Honda's motorcycle-to-car communication system was demonstrated for the first time in Europe this past week at the CAR 2 CAR Communication Consortium at the Opel Test Track in Dudenhofen, Germany.
The system generates warnings to riders and drivers of other vehicles by continuous exchange of positioning data from satellite GPS sources. Honda believes the technology to be particularly relevant as road users approach intersections, alerting them to other vehicles that are potentially on a collision course and thus allowing avoidance maneuvers. The demonstration exhibited the interoperability of the Honda system with vehicles from eight other manufacturers.
Honda has been researching Vehicle-to-Vehicle communication systems for more than a decade, both independently and in joint research projects in Japan and the United States.
V2V communication rapidly relays information in a simple and concise manner, which supports motorists' and bikers' recognition processes. Information including position, direction and vehicle dynamics coordinates is exchanged between vehicles.
Both a visual and an audible warning are provided in safety critical situations.

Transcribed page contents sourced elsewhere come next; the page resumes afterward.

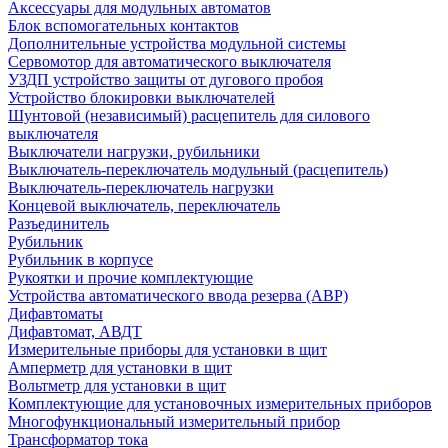
Аксессуары для модульных автоматов
Блок вспомогательных контактов
Дополнительные устройства модульной системы
Сервомотор для автоматического выключателя
УЗДП устройство защиты от дугового пробоя
Устройство блокировки выключателей
Шунтовой (независимый) расцепитель для силового
выключателя
Выключатели нагрузки, рубильники
Выключатель-переключатель модульный (расцепитель)
Выключатель-переключатель нагрузки
Концевой выключатель, переключатель
Разъединитель
Рубильник
Рубильник в корпусе
Рукоятки и прочие комплектующие
Устройства автоматического ввода резерва (АВР)
Дифавтоматы
Дифавтомат, АВДТ
Измерительные приборы для установки в щит
Амперметр для установки в щит
Вольтметр для установки в щит
Комплектующие для установочных измерительных приборов
Многофункциональный измерительный прибор
Трансформатор тока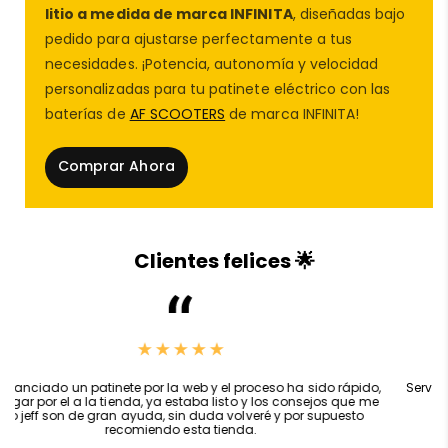
litio a medida de marca INFINITA
, diseñadas bajo
pedido para ajustarse perfectamente a tus
necesidades. ¡Potencia, autonomía y velocidad
🔧 ¿Por qué comprar tu acelerador
personalizadas para tu patinete eléctrico con las
Ecoxtrem Bison en
AF SCOOTERS
?
baterías de
AF SCOOTERS
de marca INFINITA!
En
AF SCOOTERS
, no solo vendemos
recambio
de
Comprar Ahora
patinetes eléctricos
, también contamos con
nuestro propio
taller
de reparación de patinetes
eléctricos
en Castellón, donde día a día trabajamos
con todo tipo de
modificación de patinete
Clientes felices 🌟
eléctrico
,
baterías
de patinete eléctrico
,
ruedas
de patinete
y más. Sabemos exactamente qué
piezas funcionan mejor, cómo instalarlas
correctamente y cómo asesorarte según tus
necesidades.
,
Servicio y trato espectacular, bateria de velocidad para kukirin g2
master, va como un cohete,recomendado 100%
🛍️ Encuentra también en
AF SCOOTERS
:
Alex Canarion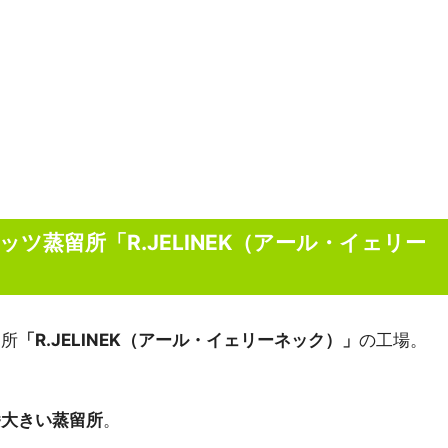
蒸留所「R.JELINEK（アール・イェリー
溜所
「R.JELINEK（アール・イェリーネック）」
の工場。
番大きい蒸留所
。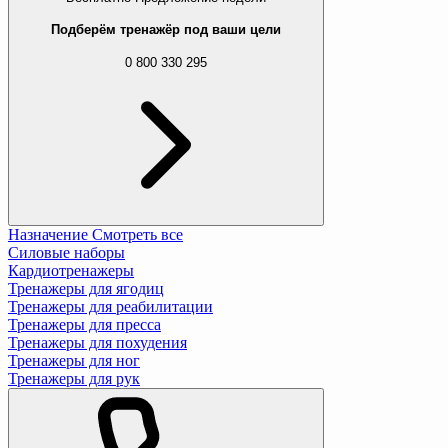
Подберём тренажёр под ваши цели
0 800 330 295
Назначение
Смотреть все
Силовые наборы
Кардиотренажеры
Тренажеры для ягодиц
Тренажеры для реабилитации
Тренажеры для пресса
Тренажеры для похудения
Тренажеры для ног
Тренажеры для рук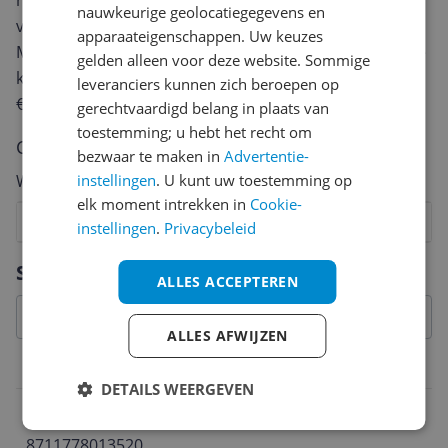
review. Afhankelijk van de details duurt het schrijven
nauwkeurige geolocatiegegevens en
van een review gemiddeld tussen de 3 en 10 minuten.
apparaateigenschappen. Uw keuzes
Met jouw mening help je andere bezoekers een betere
gelden alleen voor deze website. Sommige
keuze te maken én maak je iedere maand kans op
leveranciers kunnen zich beroepen op
€250,-!
Klik hier voor de actievoorwaarden.
gerechtvaardigd belang in plaats van
toestemming; u hebt het recht om
Cijfer
bezwaar te maken in
Advertentie-
Welk cijfer geef jij dit product?
instellingen
. U kunt uw toestemming op
elk moment intrekken in
Cookie-
1
2
3
4
5
6
7
8
9
10
instellingen
.
Privacybeleid
Vraag 1 van 4
Specificaties
ALLES ACCEPTEREN
ALLES AFWIJZEN
Belangrijkste kenmerken
DETAILS WEERGEVEN
EAN
8711778013520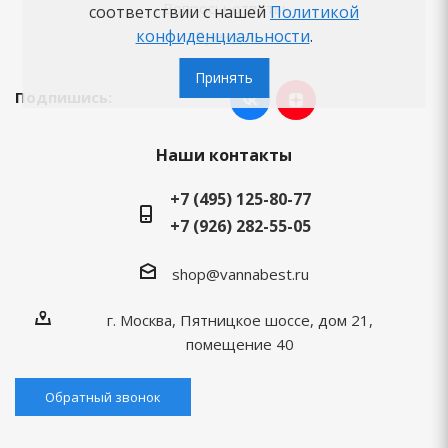
Вопросы-ответы
соответствии с нашей
Политикой
конфиденциальности
.
Бренды
Принять
Подпишись:
Наши контакты
+7 (495) 125-80-77
+7 (926) 282-55-05
shop@vannabest.ru
г. Москва, Пятницкое шоссе, дом 21,
помещение 40
Обратный звонок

Motorcycle riders can safely receive warnings about vehicles near them on a Heads-up Indicator Display – located on the upper edge of the motorcycle dashboard, as close as possible to the line of vision – and can receive information through an in-helmet audio system via a Bluetooth communication link. Drivers can view information on the status of cars and motorcycles in their vicinity and receive warnings on, for example, their navigation system display. The intensity of the audible warning, and color and position of the lights, provide intuitive information on the seriousness and the location of the danger.

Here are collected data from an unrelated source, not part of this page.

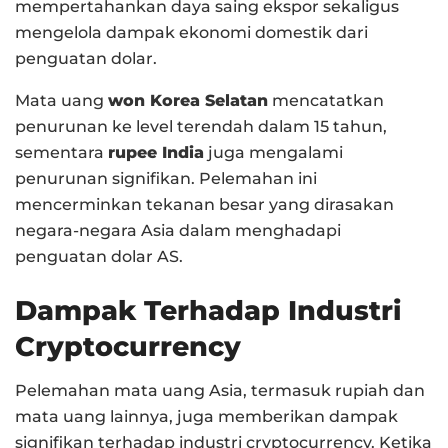
mempertahankan daya saing ekspor sekaligus
mengelola dampak ekonomi domestik dari
penguatan dolar.
Mata uang
won Korea Selatan
mencatatkan
penurunan ke level terendah dalam 15 tahun,
sementara
rupee India
juga mengalami
penurunan signifikan. Pelemahan ini
mencerminkan tekanan besar yang dirasakan
negara-negara Asia dalam menghadapi
penguatan dolar AS.
Dampak Terhadap Industri
Cryptocurrency
Pelemahan mata uang Asia, termasuk rupiah dan
mata uang lainnya, juga memberikan dampak
signifikan terhadap industri cryptocurrency. Ketika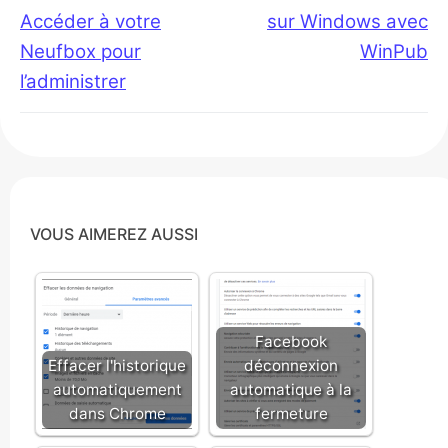
post:
post:
Accéder à votre
sur Windows avec
l’article
Neufbox pour
WinPub
l’administrer
VOUS AIMEREZ AUSSI
Facebook
Effacer l'historique
déconnexion
automatiquement
automatique à la
dans Chrome
fermeture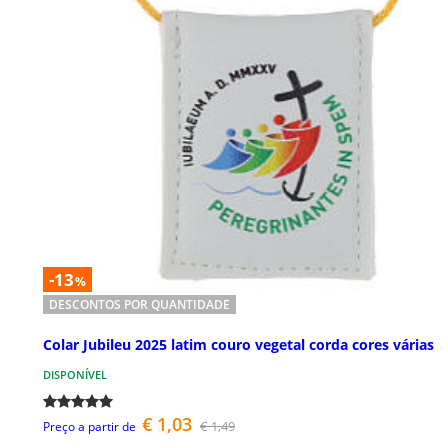
-13
%
DESCONTOS POR QUANTIDADE
Colar Jubileu 2025 latim couro vegetal corda cores várias
DISPONÍVEL
€ 1,03
€ 1,49
Preço a partir de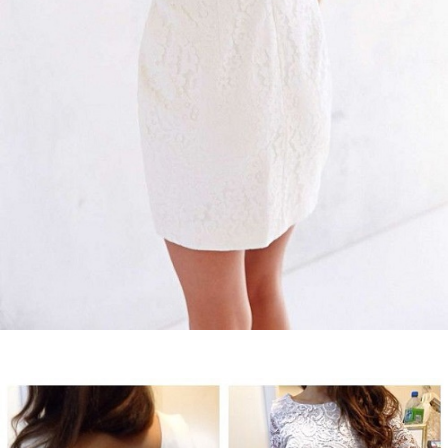
Guardar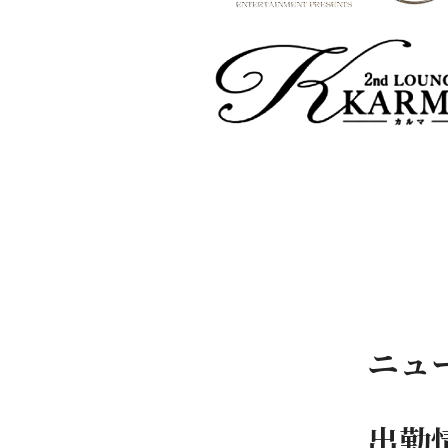
ニュ
出勤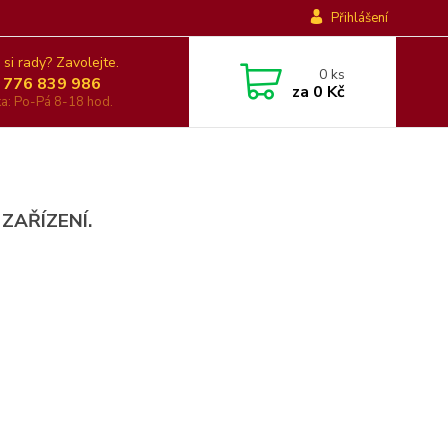
Přihlášení
 si rady? Zavolejte.
0
ks
 776 839 986
za
0 Kč
nka: Po-Pá 8-18 hod.
 ZAŘÍZENÍ.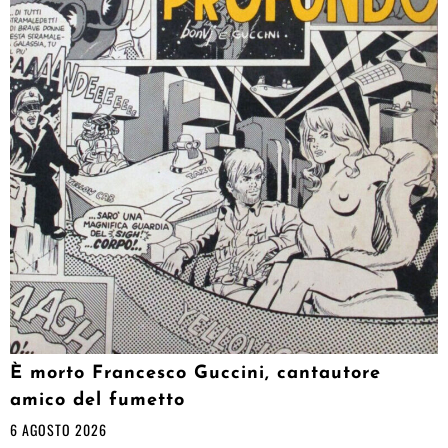
È morto Francesco Guccini, cantautore
amico del fumetto
6 AGOSTO 2026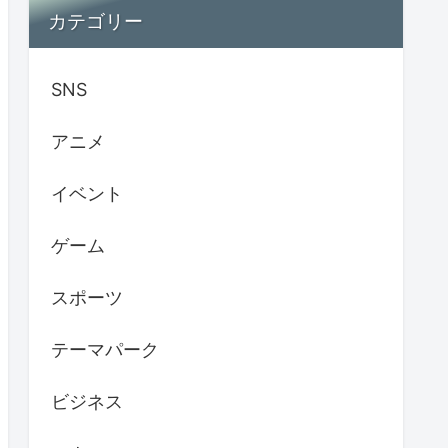
カテゴリー
SNS
アニメ
イベント
ゲーム
スポーツ
テーマパーク
ビジネス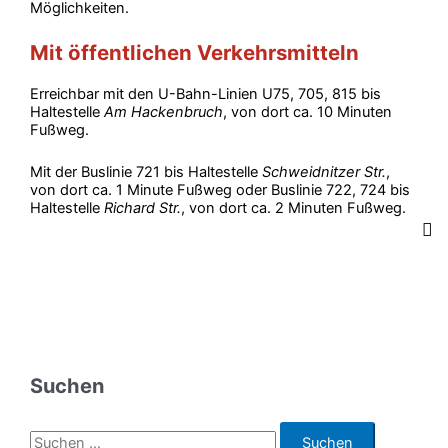
Möglichkeiten.
Mit öffentlichen Verkehrsmitteln
Erreichbar mit den U-Bahn-Linien U75, 705, 815 bis
Haltestelle
Am Hackenbruch
, von dort ca. 10 Minuten
Fußweg.
Mit der Buslinie 721 bis Haltestelle
Schweidnitzer Str.
,
von dort ca. 1 Minute Fußweg oder Buslinie 722, 724 bis
Haltestelle
Richard Str.
, von dort ca. 2 Minuten Fußweg.
Suchen
S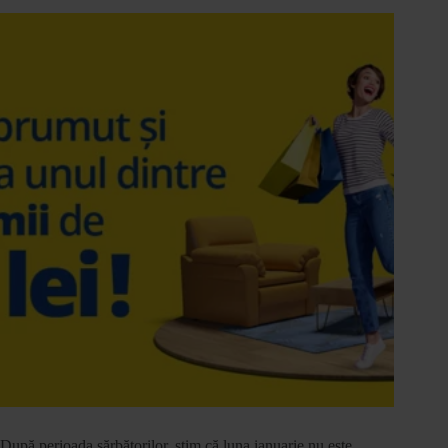
După perioada sărbătorilor, știm că luna ianuarie nu este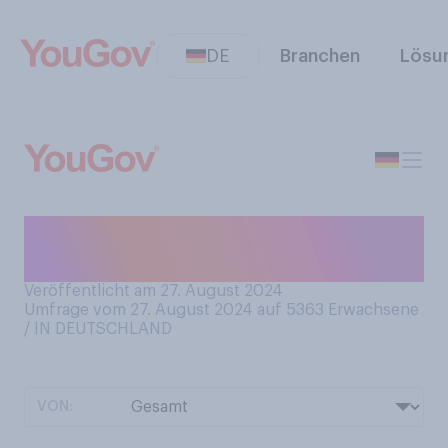
DE
Branchen
Lösu
Wie häufig schlafen Sie mit
Ohrstöpseln (z.B. Ohropax)?
Veröffentlicht am 27. August 2024
Umfrage vom 27. August 2024 auf 5363
Erwachsene
/ IN DEUTSCHLAND
VON: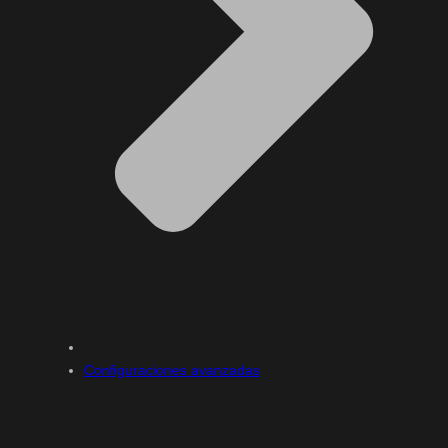
Configuraciones avanzadas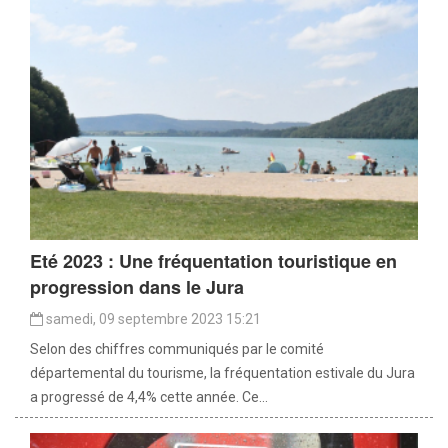
Eté 2023 : Une fréquentation touristique en
progression dans le Jura
samedi, 09 septembre 2023 15:21
Selon des chiffres communiqués par le comité
départemental du tourisme, la fréquentation estivale du Jura
a progressé de 4,4% cette année. Ce...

In 1999, the European Motorcycle Accident In-Depth Study (MAIDS) investigated the underlying causes of motorcycle accidents. Data was collected on 921 motorcycle accidents occurring in five European countries. It was found that 88% of the accidents were mainly caused by human error. In 37% of cases the motorcyclist was the cause of the accident, while in 50% of cases the driver of the other vehicle was responsible.

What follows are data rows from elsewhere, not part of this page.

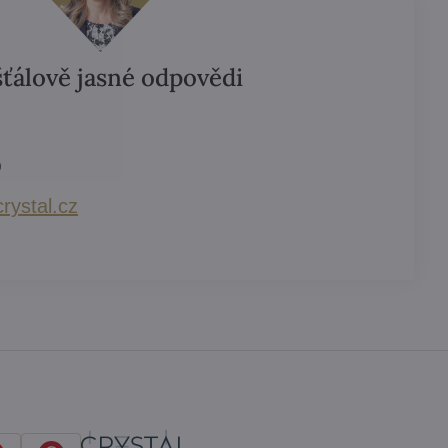
šťálově jasné odpovědi
)
rystal​.cz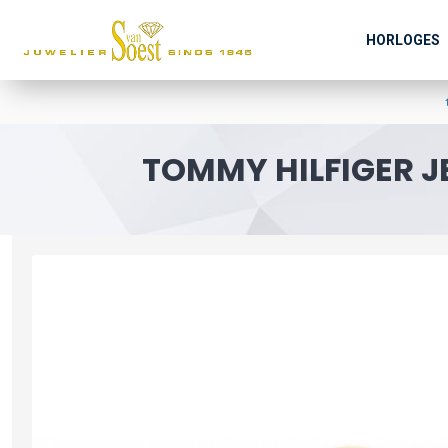
HORLOGES
TOMMY HILFIGER 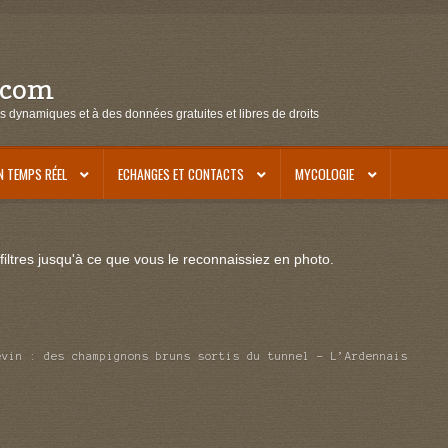
.com
s dynamiques et à des données gratuites et libres de droits
N TEMPS RÉEL
ECHANGES ET CONTACTS
MYCOLOGIE
iltres jusqu'à ce que vous le reconnaissiez en photo.
evin : des champignons bruns sortis du tunnel – L’Ardennais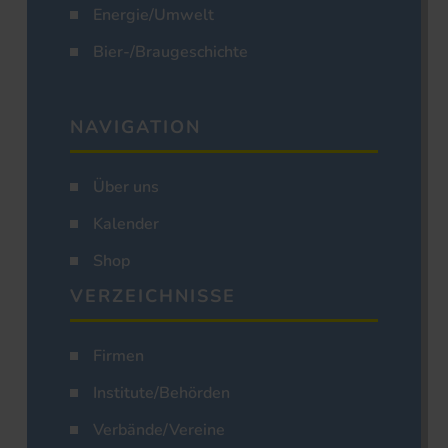
Energie/Umwelt
Bier-/Braugeschichte
NAVIGATION
Über uns
Kalender
Shop
VERZEICHNISSE
Firmen
Institute/Behörden
Verbände/Vereine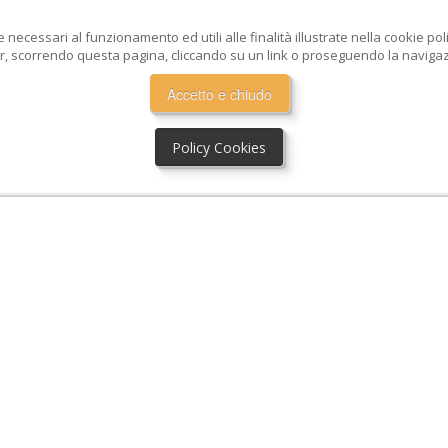
e necessari al funzionamento ed utili alle finalità illustrate nella cookie po
, scorrendo questa pagina, cliccando su un link o proseguendo la navigazio
Accetto e chiudo
Policy Cookies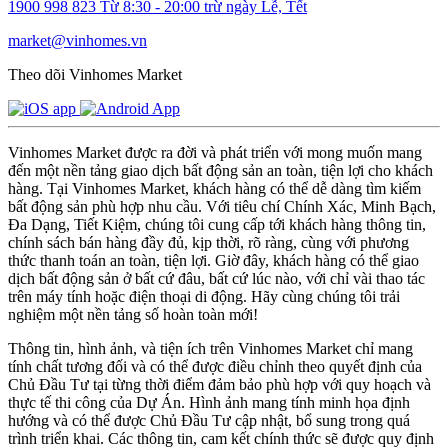
1900 998 823
Từ 8:30 - 20:00 trừ ngày Lễ, Tết
market@vinhomes.vn
Theo dõi Vinhomes Market
Vinhomes Market được ra đời và phát triển với mong muốn mang
đến một nền tảng giao dịch bất động sản an toàn, tiện lợi cho khách
hàng. Tại Vinhomes Market, khách hàng có thể dễ dàng tìm kiếm
bất động sản phù hợp nhu cầu. Với tiêu chí Chính Xác, Minh Bạch,
Đa Dạng, Tiết Kiệm, chúng tôi cung cấp tới khách hàng thông tin,
chính sách bán hàng đầy đủ, kịp thời, rõ ràng, cùng với phương
thức thanh toán an toàn, tiện lợi. Giờ đây, khách hàng có thể giao
dịch bất động sản ở bất cứ đâu, bất cứ lúc nào, với chỉ vài thao tác
trên máy tính hoặc điện thoại di động. Hãy cùng chúng tôi trải
nghiệm một nền tảng số hoàn toàn mới!
Thông tin, hình ảnh, và tiện ích trên Vinhomes Market chỉ mang
tính chất tương đối và có thể được điều chỉnh theo quyết định của
Chủ Đầu Tư tại từng thời điểm đảm bảo phù hợp với quy hoạch và
thực tế thi công của Dự Án. Hình ảnh mang tính minh họa định
hướng và có thể được Chủ Đầu Tư cập nhật, bổ sung trong quá
trình triển khai. Các thông tin, cam kết chính thức sẽ được quy định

A breakdown of this 50% showed that 72% were so-called ‘perception' failures, where the driver failed to see the motorcycle, 3% were ‘comprehension' failures (they saw the motorcycle but the brain did not recognize it as such), and 20% were ‘decision' failures (they saw the motorcycle but decided to continue with the intended maneuver anyway).
It is in these situations, Honda says, the V2V communication system may compensate for errors of perception or momentary lacks of concentration.
Honda says the development of inter vehicle communication is part of the company’s ongoing approach to safety for powered two-wheelers, which includes preventive, active and passive safety. Technologies in the field of preventive safety include the Motorcycle Riding Simulator and the Riding Trainer, both of which are used for hazard perception training; the introduction of the world's first motorcycle airbag; and this year's release of the first ever electronically controlled combined ABS for supersport bikes.